Talvez com você não tenha sido exatamente desse jeito, mas tenho certeza que, se você é um designer, já passou por essa situação.

Desde o começo aprendemos que ser designer não é para os fracos, até 2013 qualquer um podia se dizer designer, independente de curso superior, profissionalizante, cursinho da SOS Computadores ou revista de tutorial de Photoshop da banca da esquina. Tem até designer de sobrancelhas, imagine você.

O mercado é saturado, e apesar da regulamentação, ainda disputamos espaço com “profissionais” sem formação especifica na área.
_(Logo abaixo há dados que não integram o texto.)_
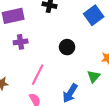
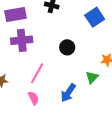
purple cross: (21, 42) -> (22, 40), size x1.5

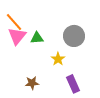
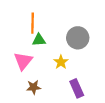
orange line: (14, 22) -> (33, 23), moved, turned 42
pink triangle: (17, 36) -> (23, 61), moved

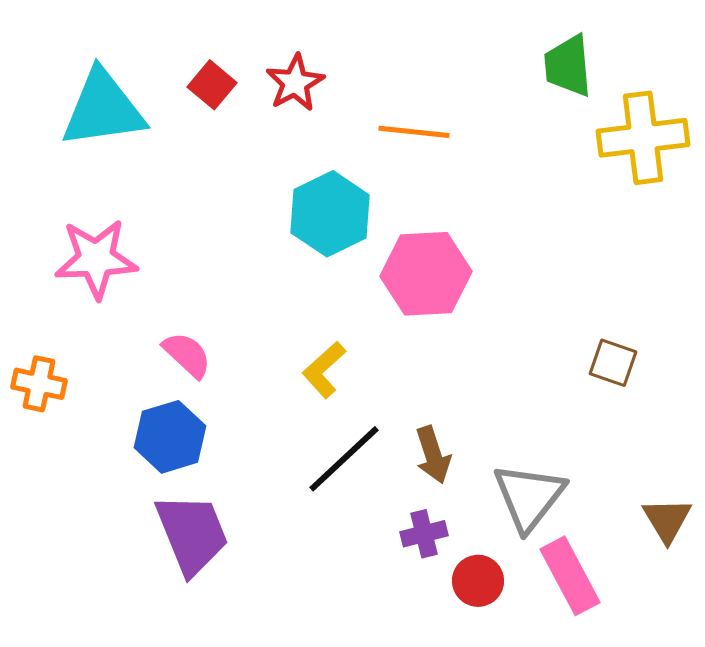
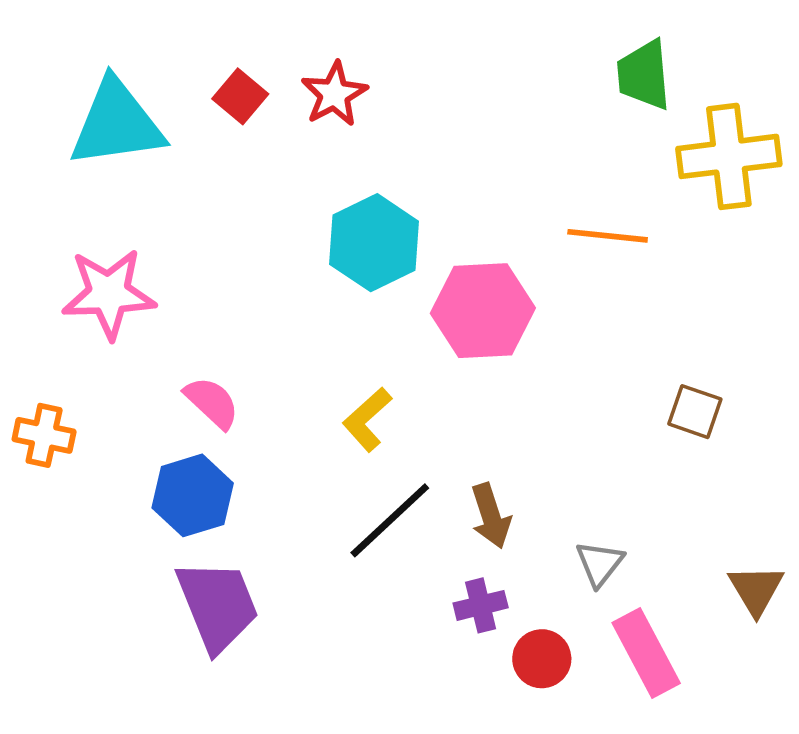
orange line: (414, 132) -> (608, 236), moved
gray triangle: (529, 497) -> (600, 563), size x0.6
Apesar disso, e falando especificamente de Brasil, podemos perceber que o designer ganhou mais espaço, levando em conta o crescimento da industria criativa. Agora, conseguimos ir além do mercado tradicional. O design se apresenta como diferencial estratégico, pegando carona no hype da inovação e no fenômeno das Startups!

Ta melhor, mas longe do ideal.

Se você é um designer pré-internet(não é o meu caso), você percebe o quanto esse marco tecnológico mudou a nossa vida, pra melhor e pra pior.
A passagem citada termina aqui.